Tools · 6 min read

Backtest Framework for Prop Firm Traders

A structured backtest framework built for prop firm traders. Validate edge, control drawdown, and pass evaluations with data-backed strategy proof.

Fewer than 10% of traders pass prop firm evaluations on the first attempt. The primary failure mode is not poor entries — it is strategies that were never stress-tested against the specific constraints prop firms impose: daily loss limits, maximum drawdown caps, and minimum trading day requirements.

Prop firm capital is not retail capital. The rules governing how you use it reshape every strategy parameter that matters — position sizing, holding periods, recovery behavior after losing days. A backtest built on generic retail assumptions will produce results that are functionally useless inside a funded account context.

This framework gives prop firm traders a structured backtesting process calibrated to evaluation rules. You will learn how to encode firm-specific constraints into your test logic, validate edge under realistic conditions, and produce a performance record that demonstrates rule-compliant consistency before you risk a single challenge fee.

Why Standard Backtests Fail Prop Firm Traders

A standard backtest optimizes for return. A prop firm evaluation optimizes for return within a hard constraint envelope — typically a 5% daily loss limit and a 10% maximum drawdown, with profit targets between 8% and 10%. These are not soft guidelines. Breach one parameter on day 14 of a 30-day challenge and the account terminates regardless of overall performance.
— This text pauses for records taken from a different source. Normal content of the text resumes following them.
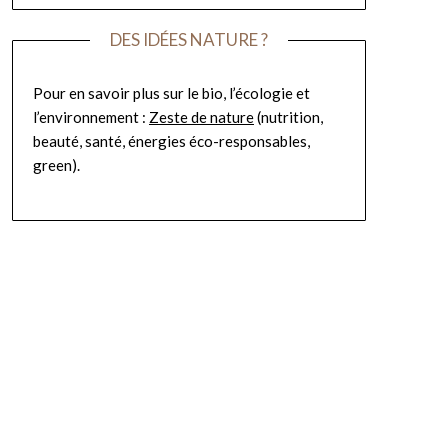
DES IDÉES NATURE ?
Pour en savoir plus sur le bio, l’écologie et
l’environnement :
Zeste de nature
(nutrition,
beauté, santé, énergies éco-responsables,
green).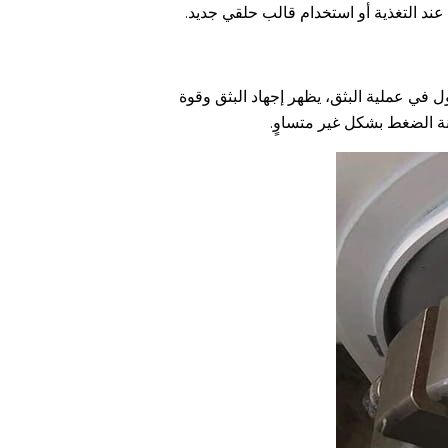
 في عملية البثق، يظهر إجهاد البثق وقوة
نة الضغط بشكل غير متساوٍ.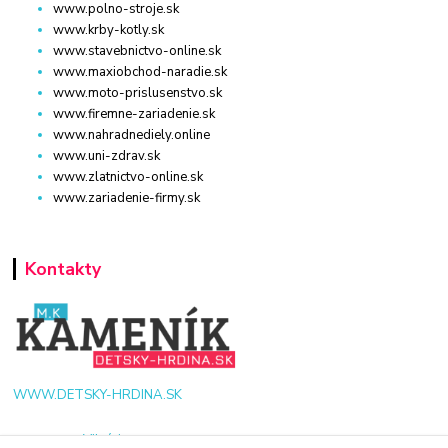
www.polno-stroje.sk
www.krby-kotly.sk
www.stavebnictvo-online.sk
www.maxiobchod-naradie.sk
www.moto-prislusenstvo.sk
www.firemne-zariadenie.sk
www.nahradnediely.online
www.uni-zdrav.sk
www.zlatnictvo-online.sk
www.zariadenie-firmy.sk
Kontakty
WWW.DETSKY-HRDINA.SK
Viktória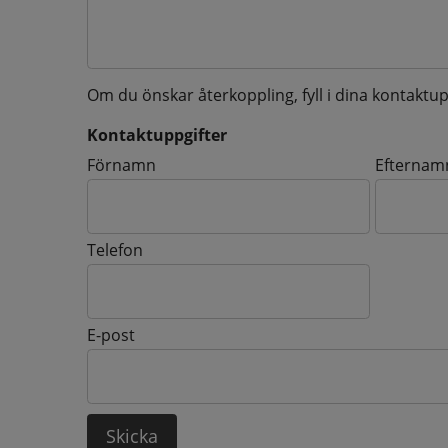
Om du önskar återkoppling, fyll i dina kontaktup
Kontaktuppgifter
Kontaktuppgifter
Förnamn
Efternam
Telefon
E-post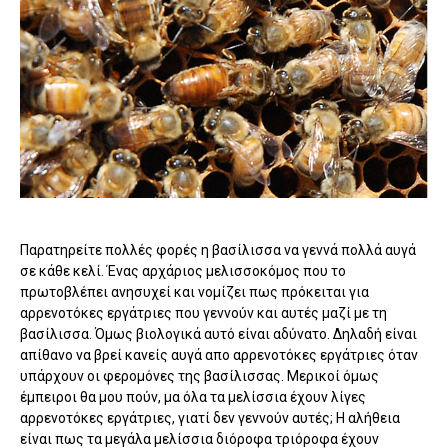
Παρατηρείτε πολλές φορές η βασίλισσα να γεννά πολλά αυγά
σε κάθε κελί. Ένας αρχάριος μελισσοκόμος που το
πρωτοβλέπει ανησυχεί και νομίζει πως πρόκειται για
αρρενοτόκες εργάτριες που γεννούν και αυτές μαζί με τη
βασίλισσα. Όμως βιολογικά αυτό είναι αδύνατο. Δηλαδή είναι
απίθανο να βρεί κανείς αυγά απο αρρενοτόκες εργάτριες όταν
υπάρχουν οι φερομόνες της βασίλισσας. Μερικοί όμως
έμπειροι θα μου πούν, μα όλα τα μελίσσια έχουν λίγες
αρρενοτόκες εργάτριες, γιατί δεν γεννούν αυτές; Η αλήθεια
είναι πως τα μεγάλα μελίσσια διόροφα τριόροφα έχουν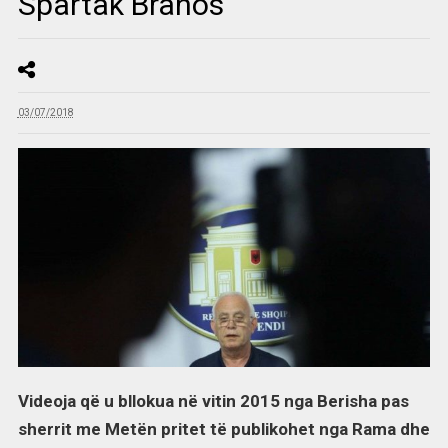
Spartak Brahos
03/07/2018
Videoja që u bllokua në vitin 2015 nga Berisha pas
sherrit me Metën pritet të publikohet nga Rama dhe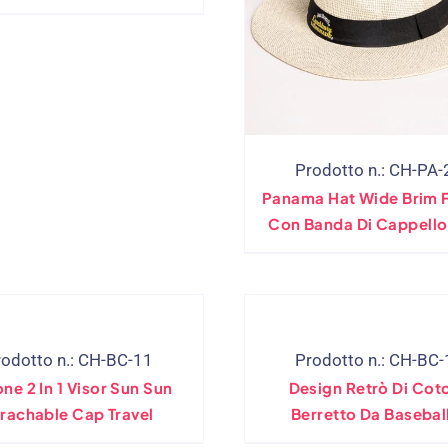
Prodotto n.: CH-PA-
Panama Hat Wide Brim 
Con Banda Di Cappell
Personalizzato
rodotto n.: CH-BC-11
Prodotto n.: CH-BC-
ne 2 In 1 Visor Sun Sun
Design Retrò Di Cot
rachable Cap Travel
Berretto Da Baseball
Difficoltà Vintag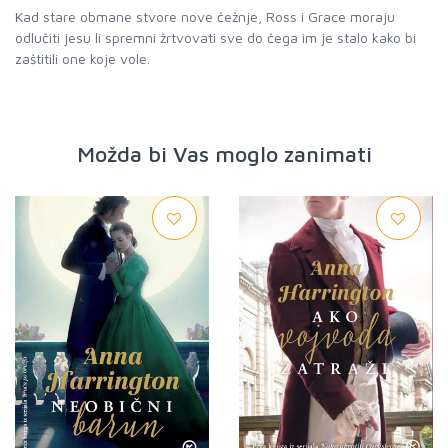
Kad stare obmane stvore nove čežnje, Ross i Grace moraju
odlučiti jesu li spremni žrtvovati sve do čega im je stalo kako bi
zaštitili one koje vole.
Možda bi Vas moglo zanimati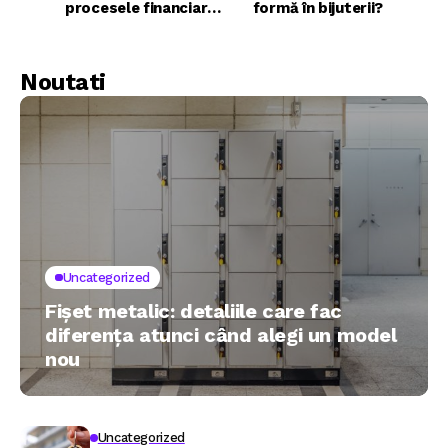
procesele financiare
formă în bijuterii?
în 2026
Noutati
Uncategorized
Fișet metalic: detaliile care fac
diferența atunci când alegi un model
nou
Uncategorized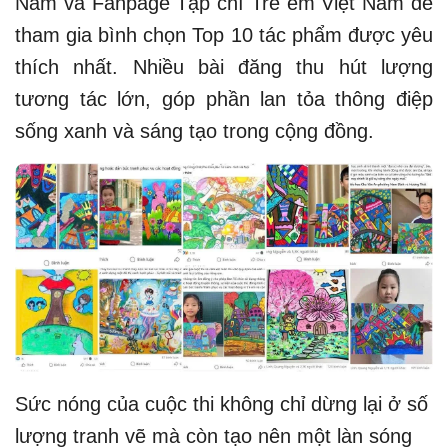
Nam và Fanpage Tạp chí Trẻ em Việt Nam để
tham gia bình chọn Top 10 tác phẩm được yêu
thích nhất. Nhiều bài đăng thu hút lượng
tương tác lớn, góp phần lan tỏa thông điệp
sống xanh và sáng tạo trong cộng đồng.
Sức nóng của cuộc thi không chỉ dừng lại ở số
lượng tranh vẽ mà còn tạo nên một làn sóng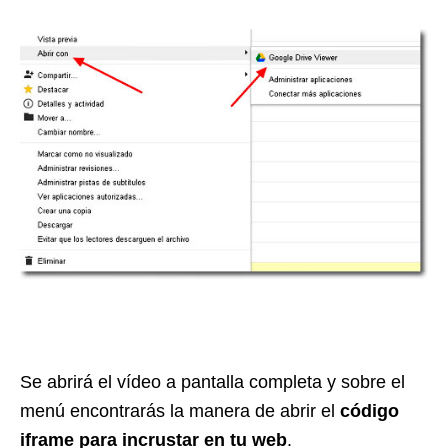
Se abrirá el vídeo a pantalla completa y sobre el
menú encontrarás la manera de abrir el
código
iframe para incrustar en tu web
.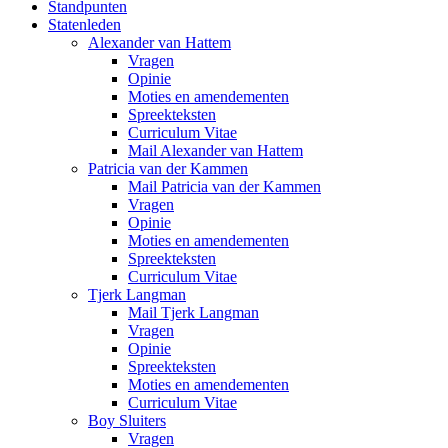
Standpunten
Statenleden
Alexander van Hattem
Vragen
Opinie
Moties en amendementen
Spreekteksten
Curriculum Vitae
Mail Alexander van Hattem
Patricia van der Kammen
Mail Patricia van der Kammen
Vragen
Opinie
Moties en amendementen
Spreekteksten
Curriculum Vitae
Tjerk Langman
Mail Tjerk Langman
Vragen
Opinie
Spreekteksten
Moties en amendementen
Curriculum Vitae
Boy Sluiters
Vragen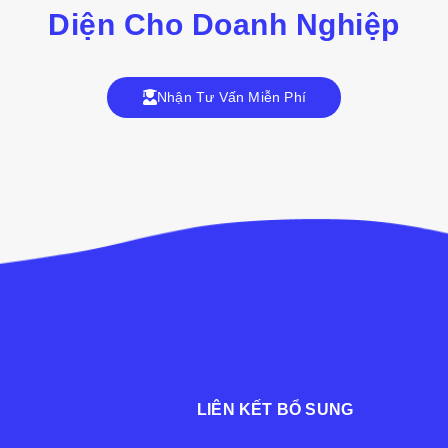
Diện Cho Doanh Nghiệp
Nhận Tư Vấn Miễn Phí
LIÊN KẾT BỔ SUNG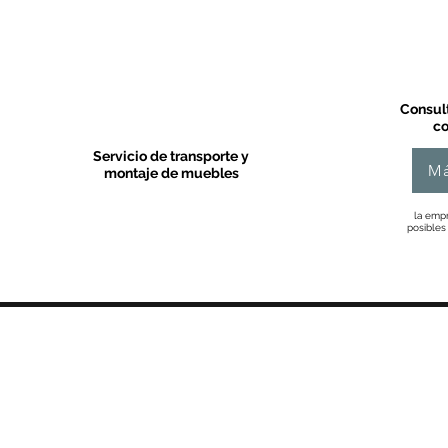
Consult
co
Servicio de transporte y
Má
montaje de muebles
la empr
posibles
MOBLES VALLS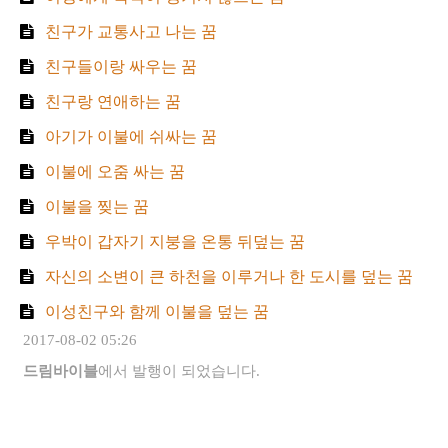
친구가 교통사고 나는 꿈
친구들이랑 싸우는 꿈
친구랑 연애하는 꿈
아기가 이불에 쉬싸는 꿈
이불에 오줌 싸는 꿈
이불을 찢는 꿈
우박이 갑자기 지붕을 온통 뒤덮는 꿈
자신의 소변이 큰 하천을 이루거나 한 도시를 덮는 꿈
이성친구와 함께 이불을 덮는 꿈
2017-08-02 05:26
드림바이블
에서 발행이 되었습니다.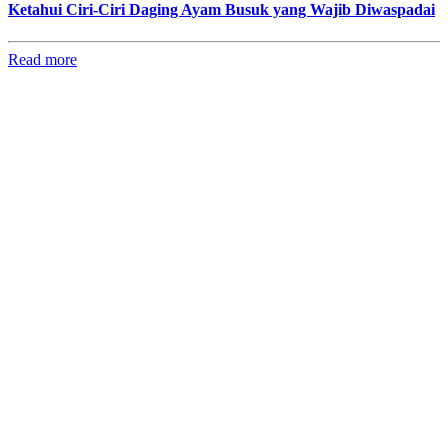
Ketahui Ciri-Ciri Daging Ayam Busuk yang Wajib Diwaspadai
Read more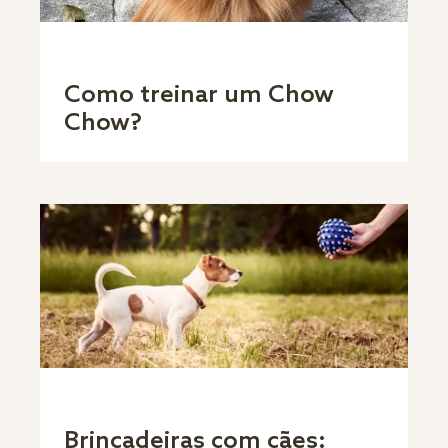
Como treinar um Chow
Chow?
Brincadeiras com cães: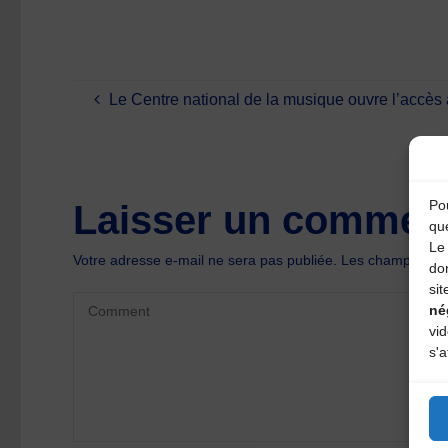
Le Centre national de la musique ouvre l’accès
Pou
Laisser un comment
qu
Le 
Votre adresse e-mail ne sera pas publiée.
Les champs oblig
do
sit
né
vi
s'a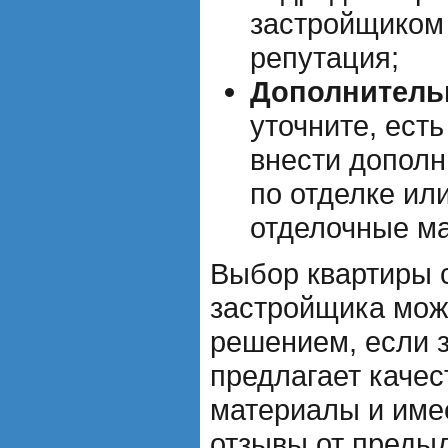
застройщиком 
репутация;
Дополнитель
уточните, ест
внести допол
по отделке ил
отделочные м
Выбор квартиры с
застройщика мож
решением, если 
предлагает каче
материалы и име
отзывы от преды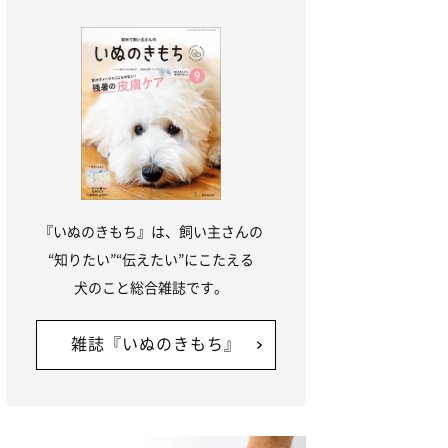
『いぬのきもち』は、飼い主さんの
“知りたい”“伝えたい”にこたえる
犬のこと総合雑誌です。
雑誌『いぬのきもち』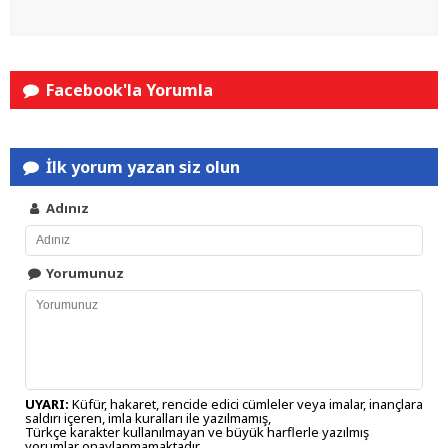
Facebook'la Yorumla
İlk yorum yazan siz olun
Adınız
Yorumunuz
UYARI:
Küfür, hakaret, rencide edici cümleler veya imalar, inançlara
saldırı içeren, imla kuralları ile yazılmamış,
Türkçe karakter kullanılmayan ve büyük harflerle yazılmış
yorumlar onaylanmamaktadır.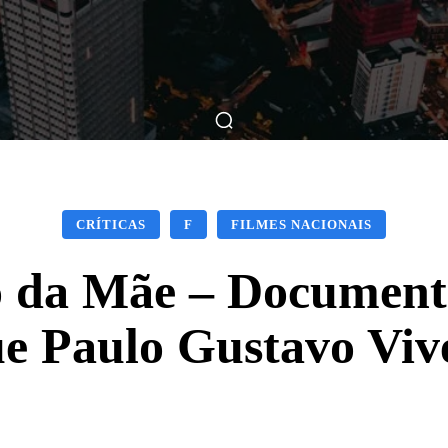
ticas
Breve Nos Cinemas
Matérias
Nos Cinemas
CRÍTICAS
F
FILMES NACIONAIS
ho da Mãe – Documen
ue Paulo Gustavo Viv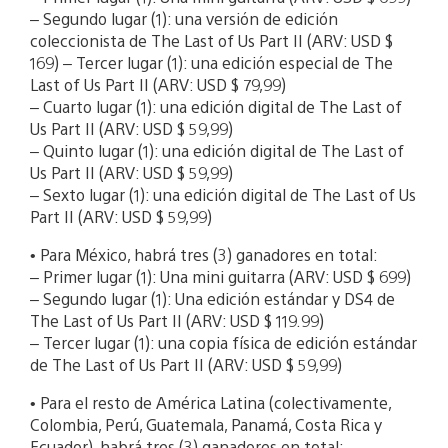
– Segundo lugar (1): una versión de edición
coleccionista de The Last of Us Part II (ARV: USD $
169) – Tercer lugar (1): una edición especial de The
Last of Us Part II (ARV: USD $ 79,99)
– Cuarto lugar (1): una edición digital de The Last of
Us Part II (ARV: USD $ 59,99)
– Quinto lugar (1): una edición digital de The Last of
Us Part II (ARV: USD $ 59,99)
– Sexto lugar (1): una edición digital de The Last of Us
Part II (ARV: USD $ 59,99)
• Para México, habrá tres (3) ganadores en total:
– Primer lugar (1): Una mini guitarra (ARV: USD $ 699)
– Segundo lugar (1): Una edición estándar y DS4 de
The Last of Us Part II (ARV: USD $ 119.99)
– Tercer lugar (1): una copia física de edición estándar
de The Last of Us Part II (ARV: USD $ 59,99)
• Para el resto de América Latina (colectivamente,
Colombia, Perú, Guatemala, Panamá, Costa Rica y
Ecuador), habrá tres (3) ganadores en total: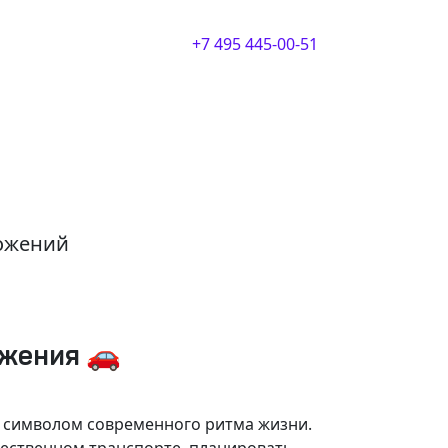
+7 495 445-00-51
ложений
ижения 🚗
и символом современного ритма жизни.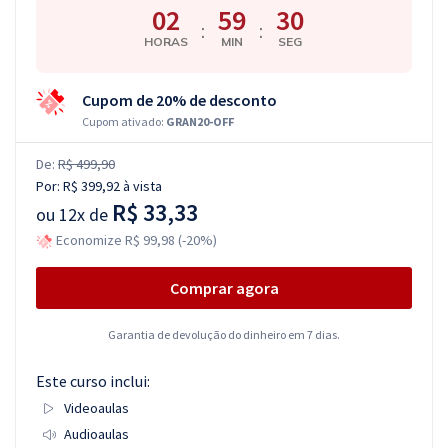
02
59
30
:
:
HORAS
MIN
SEG
Cupom de 20% de desconto
Cupom ativado:
GRAN20-OFF
De:
R$ 499,90
Por:
R$ 399,92
à vista
R$ 33,33
ou
12x de
Economize R$ 99,98 (-20%)
Comprar agora
Garantia de devolução do dinheiro em 7 dias.
Este curso inclui:
Videoaulas
Audioaulas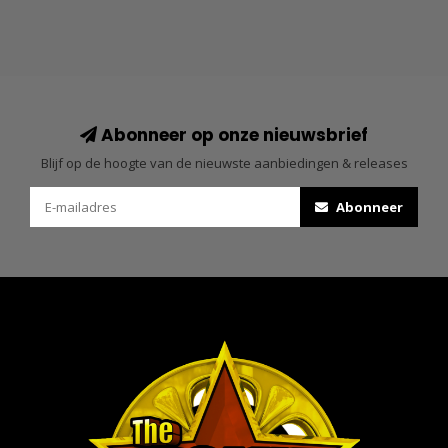
Abonneer op onze nieuwsbrief
Blijf op de hoogte van de nieuwste aanbiedingen & releases
Abonneer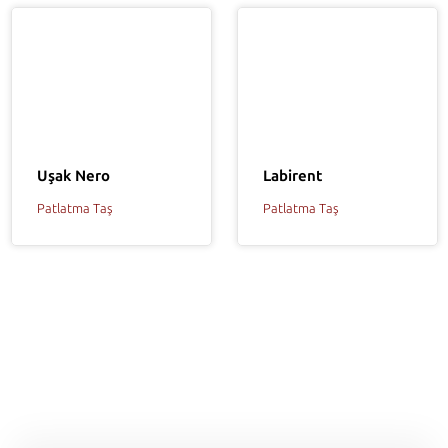
Labirent
Uşak Nero
Patlatma Taş
Patlatma Taş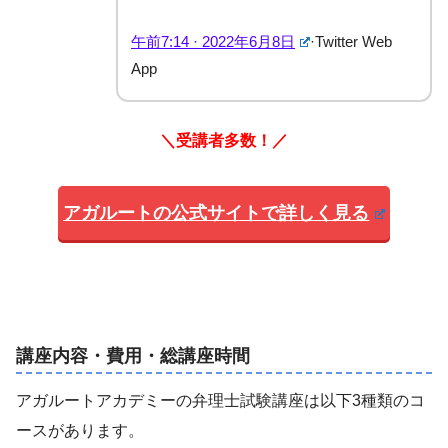
午前7:14 · 2022年6月8日
·
Twitter Web
App
＼受講者多数！／
アガルートの公式サイトで詳しく見る
講座内容・費用・総講座時間
アガルートアカデミーの弁理士試験講座は以下3種類のコ
ースがあります。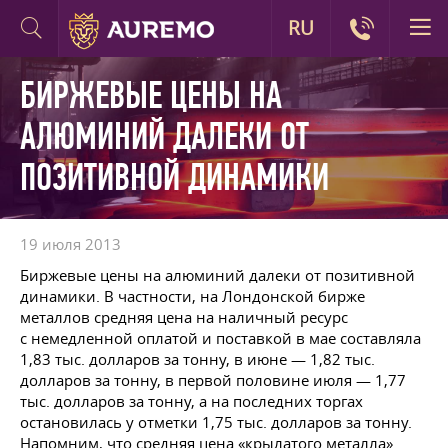
RU
БИРЖЕВЫЕ ЦЕНЫ НА
АЛЮМИНИЙ ДАЛЕКИ ОТ
ПОЗИТИВНОЙ ДИНАМИКИ
19 июля 2013
Биржевые цены на алюминий далеки от позитивной
динамики. В частности, на Лондонской бирже
металлов средняя цена на наличный ресурс
с немедленной оплатой и поставкой в мае составляла
1,83 тыс. долларов за тонну, в июне — 1,82 тыс.
долларов за тонну, в первой половине июля — 1,77
тыс. долларов за тонну, а на последних торгах
остановилась у отметки 1,75 тыс. долларов за тонну.
Напомним, что средняя цена «крылатого металла»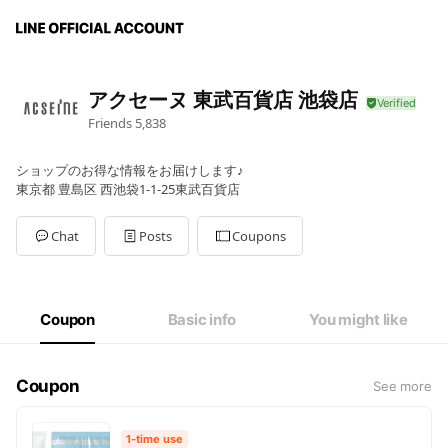
アクセーヌ 東武百貨店 池袋店
Friends
5,838
ショップのお得な情報をお届けします♪
東京都 豊島区 西池袋1-1-25東武百貨店
Chat
Posts
Coupons
Coupon
Basic info
You might like
Coupon
See more
1-time use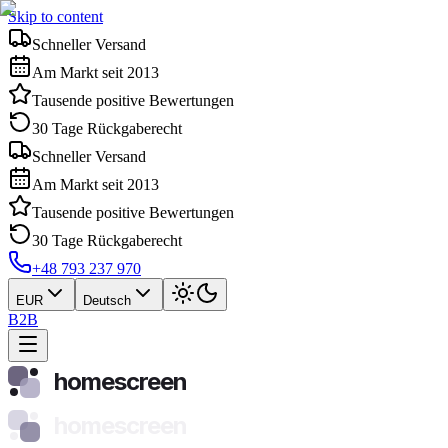
Skip to content
Schneller Versand
Am Markt seit 2013
Tausende positive Bewertungen
30 Tage Rückgaberecht
Schneller Versand
Am Markt seit 2013
Tausende positive Bewertungen
30 Tage Rückgaberecht
+48 793 237 970
EUR
Deutsch
B2B
homescreen
homescreen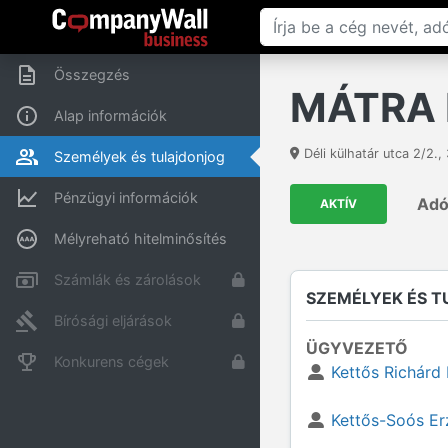
Összegzés
MÁTRA 
Alap információk
Déli külhatár utca 2/2.
,
Személyek és tulajdonjog
Pénzügyi információk
Ad
AKTÍV
Mélyreható hitelminősítés
Számlák és zárolások
SZEMÉLYEK ÉS 
Bírósági eljárások
ÜGYVEZETŐ
Konkurens cégek
Kettős Richárd 
Kettős-Soós Er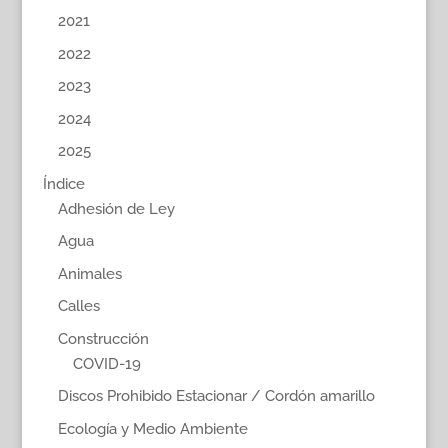
2021
2022
2023
2024
2025
Índice
Adhesión de Ley
Agua
Animales
Calles
Construcción
COVID-19
Discos Prohibido Estacionar / Cordón amarillo
Ecología y Medio Ambiente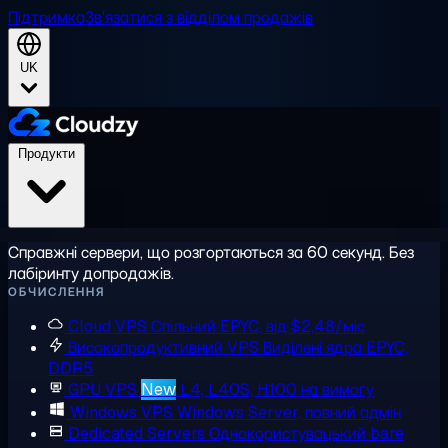
Підтримка
Зв'язатися з відділом продажів
UK
Продукти
Справжні сервери, що розгортаються за 60 секунд. Без
лабіринту допродажів.
ОБЧИСЛЕННЯ
Cloud VPS
Спільний EPYC, від $2,48/міс
Високопродуктивний VPS
Виділені ядра EPYC,
DDR5
GPU VPS
New
L4, L40S, H100 на вимогу
Windows VPS
Windows Server, повний адмін
Dedicated Servers
Однокористувацький bare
Most retail backtesting frameworks do not model these boundary conditions. They allow equity to drawdown freely, recover freely, and compound without restriction. The result is a strategy that looks strong on a P&L chart but collapses in evaluation because the position sizing or risk-per-trade logic was never pressure-tested against a hard floor.

The fix is not a better strategy. It is a better testing environment — one that mirrors the exact rule structure of the firm you are targeting before you place a single live order.

Daily loss limits reset at midnight server time — your backtest must model intraday drawdown, not just closing equity
Maximum drawdown on most firms is calculated on peak balance, not starting balance — this compounds the constraint as you profit
Minimum trading days (typically 4-10) mean strategies that concentrate profits in 2-3 sessions will fail even with strong returns
News trading restrictions eliminate certain high-expectancy setups entirely — your dataset must exclude those windows
Lot size scaling must stay within per-instrument position limits or accounts face automatic review

Step 1 — Map the Rule Set Before You Open a Chart

Before any historical data is loaded, document the exact evaluation parameters of your target firm. FTMO, MyForexFunds successors, The Funded Trader, and Apex Futures each carry different constraint structures. A backtest calibrated for one firm is not transferable to another without revision.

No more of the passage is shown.